A noite sucumbia, as estrelas cintilavam e as janelas se fechavam, quando então a moça sentia agradecida o redemoinho no peito, como se o ar aos rodopios insistisse em ser expirado para comemorar por aí mais momentos de sonhos. E assim terminavam os dias dela, que continuava não entendendo o porquê do tal cotovelo, que tanto lhe proporcionava quimeras sem reagir, era apontado pelos outros como a parte do corpo que doía com os desapontamentos. Talvez a imaginação àquela altura estivesse tão entrelaçada às decepções para tanta gente que eles sentiam dor onde havia sonho. Não sabiam eles que a dor de não sonhar poderia ser muito maior em longo prazo; a dor de não ver os sonhos se tornarem reais; a dor de receber da vida tudo que não fora inventado por si, tudo pronto como decidido fosse pela grande maioria; a dor de só existir na realidade e não na ideia.

Diante dos que insistiam em dizer-lhe que a terra era feita por acontecimentos concretos e que, por isso, deveria ser habitada por gente de carne e erros, ela nunca se intimidou. Acreditava que era na vontade de acertar que residiam os sonhos, assim como era na possibilidade dos erros que os acertos existiam. Sonhava seus sonhos só, sabendo que a chance deles serem reais seriam maiores se tivesse ao seu redor gente de carne e fantasias. Se as fantasias por fim fossem erros, que se acreditasse nelas até se mostrarem o contrário. Imagina quanta fantasia com potencial para ser realidade se tornou erro apenas por não encontrar quem as imaginasse? 

Um comentário:

  1. Puxa... Um dos melhores textos, hein?

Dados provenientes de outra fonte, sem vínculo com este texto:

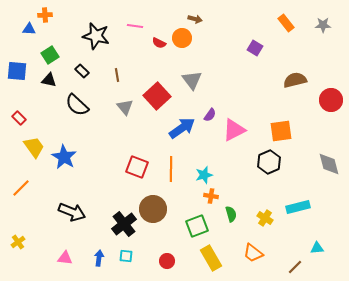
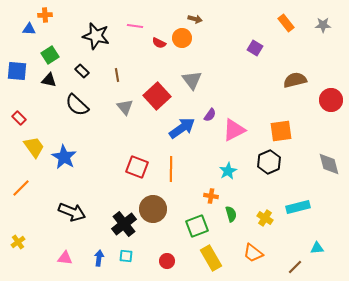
cyan star at (204, 175): moved 24 px right, 4 px up; rotated 12 degrees counterclockwise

    Tô aqui contemplando, já li umas três vezes... Colocando-me no texto, fazendo-me personagem; tentando pensar ao contrário o texto, lendo os parágrafos em outra ordem... Estou passeando a mente.

    Parabéns!

    Agora, toda vez que eu vir o totem, tal como esse, que há na minha rua, lembrarei desse texto e de que "a pele dos cotovelos fora feita com qualquer coisa morta especialmente para dor alguma interromper seus momentos de sonhar acordada".

    Nossa, parabéns mesmo! Se não é o melhor, certamente está na lista dos seus melhores!